Dr. Rodney said any changes that add plasticity to the rules for residents are good changes. “Inflexibility is a bad thing in medicine, because this is not a 9-to-5 job,” she added.
Dr. Vasan added that ACGME has a challenging task to ensure that residents are learning safely. But being equal to their senior peers is a major boon to first-year residents under the revised rules.
“Interns for otolaryngology are now within our specialty for six months out of 12 months,” he said. “Previously, they may have rotated through, say, one rotation of ear, nose, and throat, and the rest of the year would have been general surgery, and so on … If they’re going to be involved in patient care, they should be, in my opinion, working under the same work-hour limits, restrictions, or maximums as their contemporaries.”
That said, as a residency program director, he appreciates ACGME’s review of the available evidence every few years to tweak work hours, ensuring the best outcomes for patients and physicians. “There’s a very fine balance,” Dr. Vasan added, “between getting residents maximum experience within, say, a four to five-year block versus having a period of mental and physical rest that’s adequate throughout their training.”
Richard Quinn is a freelance writer based in New Jersey.
History of Physician Work Hours
Thanks to television shows like “MASH” and “Scrubs,” the image of exhausted physicians sleeping in any nook and cranny of a hospital they can find is a common one.
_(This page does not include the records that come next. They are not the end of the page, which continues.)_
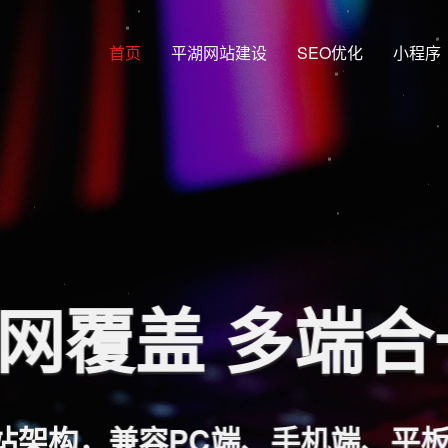
首页
平湖网站建设
SEO优化
小程序
网覆盖 多端
站架构，兼容PC端、手机端、平板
But the ACGME works to make sure that’s not quite true.
The long hours of medical shifts, as compared with the more traditional eight-hour workday for many, have their origin in the early days of residency, when young physicians received brief periods of intense training. Over the years, residency evolved into a multi-year process and, as early as 1981, the ACGME Common Program Requirements for Graduate Medical Education in both internal medicine and pediatrics noted the “need for time for education and personal pursuits,” according to ACGME’s online history of work hours.
The first formal recommendations came in 1988, when a task force said residents should spend one day in seven away from a hospital and be on call no more than every third night. The next year, the now standard 80-hour workweek, averaged over four weeks, was put in place for internal medicine. Over the next few years, five more specialties added a weekly work-hour limit.